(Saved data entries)
#####

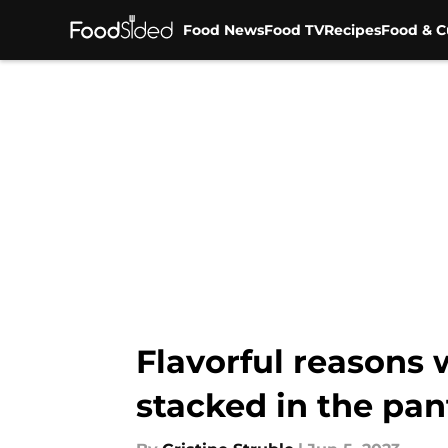
Food News
Food TV
Recipes
Food & C
Skip to main content
Flavorful reasons
stacked in the pan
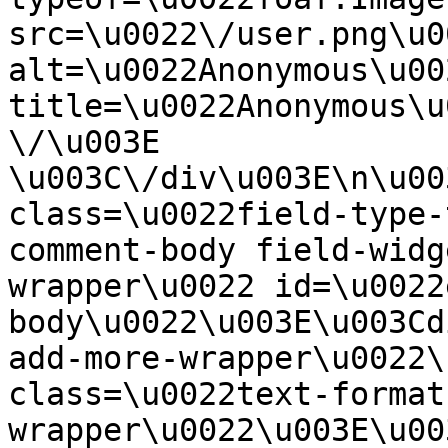
src=\u0022\/user.png\u00
alt=\u0022Anonymous\u00
title=\u0022Anonymous\u
\/\u003E  
\u003C\/div\u003E\n\u00
class=\u0022field-type-
comment-body field-widg
wrapper\u0022 id=\u0022
body\u0022\u003E\u003Cd
add-more-wrapper\u0022\
class=\u0022text-format
wrapper\u0022\u003E\u00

#####

● **What you have to do**: Transcribe every entry word for word, but skip the pictures.

● **Answer area**:
Food News
Food TV
Recipes
Food & C
Skip to main content
Flavorful reasons
stacked in the pan
src=\u0022\/user.png\u00
alt=\u0022Anonymous\u00
title=\u0022Anonymous\u
\/\u003E  
\u003C\/div\u003E\n\u00
class=\u0022field-type-
comment-body field-widg
wrapper\u0022 id=\u0022
body\u0022\u003E\u003Cd
add-more-wrapper\u0022\
class=\u0022text-format
wrapper\u0022\u003E\u00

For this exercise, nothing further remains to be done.